His international division is losing money, and his company has a huge $3 billion dollar debt. The last thing he needs in his plate is a shortage of pilots to drive up his fixed costs.
He has more than that headache. Virgin’s share price is languishing while Qantas has skyrocketed recently.
Now comes the news from the Australian Financial Review yesterday that Moody’s has put the company’s credit rating on review for a possible downgrade.
Its current credit rating is already below investment grade.
Meanwhile, conditions domestically don’t get much better for airlines than right now.

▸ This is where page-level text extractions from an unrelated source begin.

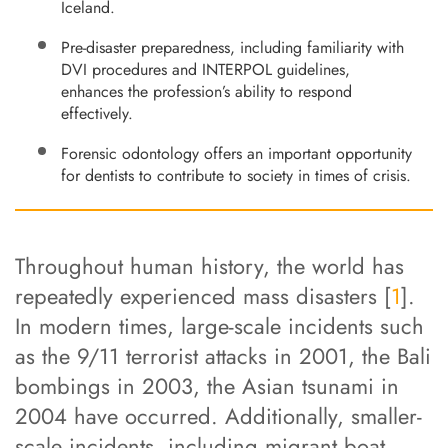
Iceland.
Pre-disaster preparedness, including familiarity with
DVI procedures and INTERPOL guidelines,
enhances the profession’s ability to respond
effectively.
Forensic odontology offers an important opportunity
for dentists to contribute to society in times of crisis.
Throughout human history, the world has
repeatedly experienced mass disasters [
1
].
In modern times, large-scale incidents such
as the 9/11 terrorist attacks in 2001, the Bali
bombings in 2003, the Asian tsunami in
2004 have occurred. Additionally, smaller-
scale incidents, including migrant boat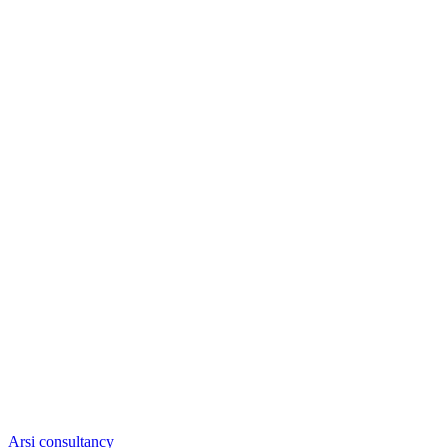
Arsi consultancy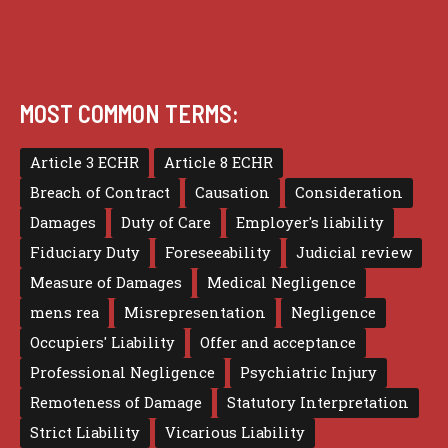
MOST COMMON TERMS:
Article 3 ECHR
Article 8 ECHR
Breach of Contract
Causation
Consideration
Damages
Duty of Care
Employer's liability
Fiduciary Duty
Foreseeability
Judicial review
Measure of Damages
Medical Negligence
mens rea
Misrepresentation
Negligence
Occupiers' Liability
Offer and acceptance
Professional Negligence
Psychiatric Injury
Remoteness of Damage
Statutory Interpretation
Strict Liability
Vicarious Liability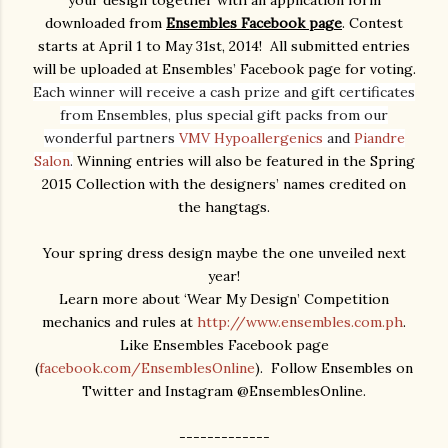
downloaded from
Ensembles Facebook page
. Contest
starts at April 1 to May 31st, 2014! All submitted entries
will be uploaded at Ensembles’ Facebook page for voting.
Each winner will receive a cash prize and gift certificates
from Ensembles, plus special gift packs from our
wonderful partners
VMV Hypoallergenics
and
Piandre
Salon
.
Winning entries will also be featured in the Spring
2015 Collection with the designers’ names credited on
the hangtags.
Your spring dress design maybe the one unveiled next
year!
Learn more about ‘Wear My Design’ Competition
mechanics and rules at
http://www.ensembles.com.ph
.
Like Ensembles Facebook page
(
facebook.com/EnsemblesOnline
). Follow Ensembles on
Twitter and Instagram @EnsemblesOnline.
-------------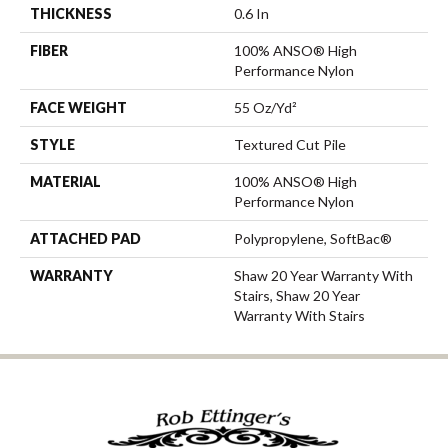
THICKNESS
0.6 In
FIBER
100% ANSO® High
Performance Nylon
FACE WEIGHT
55 Oz/yd²
STYLE
Textured Cut Pile
MATERIAL
100% ANSO® High
Performance Nylon
ATTACHED PAD
Polypropylene, SoftBac®
WARRANTY
Shaw 20 Year Warranty With
Stairs, Shaw 20 Year
Warranty With Stairs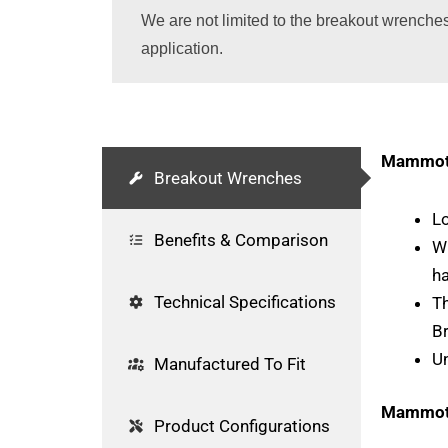
We are not limited to the breakout wrenche
application.
Mammoth
Breakout Wrenches
Lo
Benefits & Comparison
Wr
h
Technical Specifications
Th
B
U
Manufactured To Fit
Mammoth
Product Configurations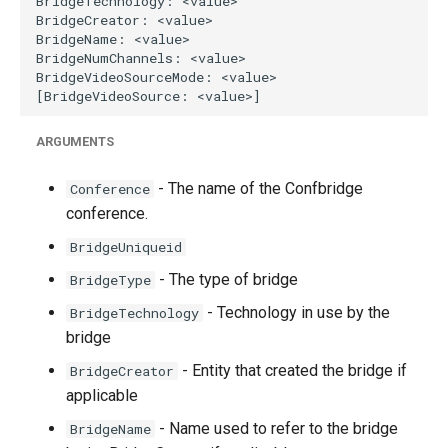
g
s
e
a
ARGUMENTS
r
- The name of the Confbridge
Conference
c
conference.
h
BridgeUniqueid
- The type of bridge
BridgeType
- Technology in use by the
BridgeTechnology
bridge
- Entity that created the bridge if
BridgeCreator
applicable
- Name used to refer to the bridge
BridgeName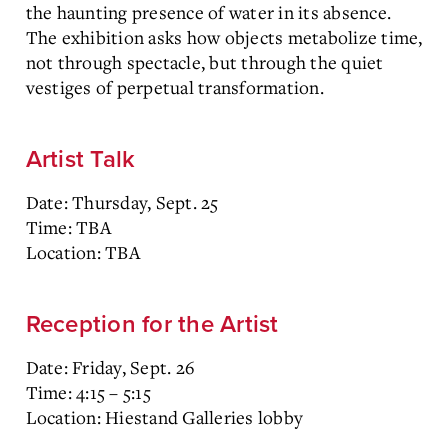
the haunting presence of water in its absence.
The exhibition asks how objects metabolize time,
not through spectacle, but through the quiet
vestiges of perpetual transformation.
Artist Talk
Date: Thursday, Sept. 25
Time: TBA
Location: TBA
Reception for the Artist
Date: Friday, Sept. 26
Time: 4:15 – 5:15
Location: Hiestand Galleries lobby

Tourism is booming, oil is low and the Aussie dollar is capping the level of Australians taking overseas visits. More people are spending their money here, close to home.
Just to give you an idea on some of this, 2015 saw international and domestic tourism contribute $94.5 billion to the Australian economy. International tourist arrivals reached a record 7.4 million.
In the last five years, Chinese tourist arrivals have doubled. January of this year saw annual visitors from China reach one million for the first time.
The Chinese are already the biggest overseas spenders in Australia, despite being second to Kiwis as the top tourist market in terms of the number of actual people arriving on our shores.
That won’t last long. 125 million Chinese travelled overseas last year. Even more will travel in the years to come. It’s going to be one of the biggest growth industries for years and years, if not decades.
In fact, the Chinese are shaking things the world over. Just ask the Canadians…
The Canadian and Aussie Property Boom
The Wall Street Journal reports Chinese property developers are looking to build a bigger presence in Canada. That’s especially true for Canadian cities with Chinese communities.
The falling Canadian dollar is giving Chinese companies even more bang for their buck. Chinese buyers also like investing in Canada because their money is safe there.
That’s not much comfort to the average Canadian trying to get into the housing market. The Wall Street Journal also cited research firm RealNet Canada this week. They say the average price for high-density land in the Vancouver region is now three times what it was in early 2006. Land prices were up 12% in the last quarter of 2015 alone.
Of course, we’ve all heard the same thing about Canada as we have about Australia over the last five years. That’s its completely overpriced and a bubble about to burst.
But very few people understand the real estate market. Land prices are taking the gains all over the world. The prodigious wealth being created, especially now out of China, is driving this.
Few people get this. But stop and ask yourself why most of us still have to work a 40 hour week. It’s because we have to afford the land price.
The economic gains of the 20th century were enormous. So was the rise in land (house) values. Coincidence? No.
My colleague Phillip J Anderson predicted all this land boom worldwide, when the world economy looked at its worst in a generation — 2008.
Perhaps the most thrilling part — or the scariest — is his position that the rise in land values around the world still has so far to go.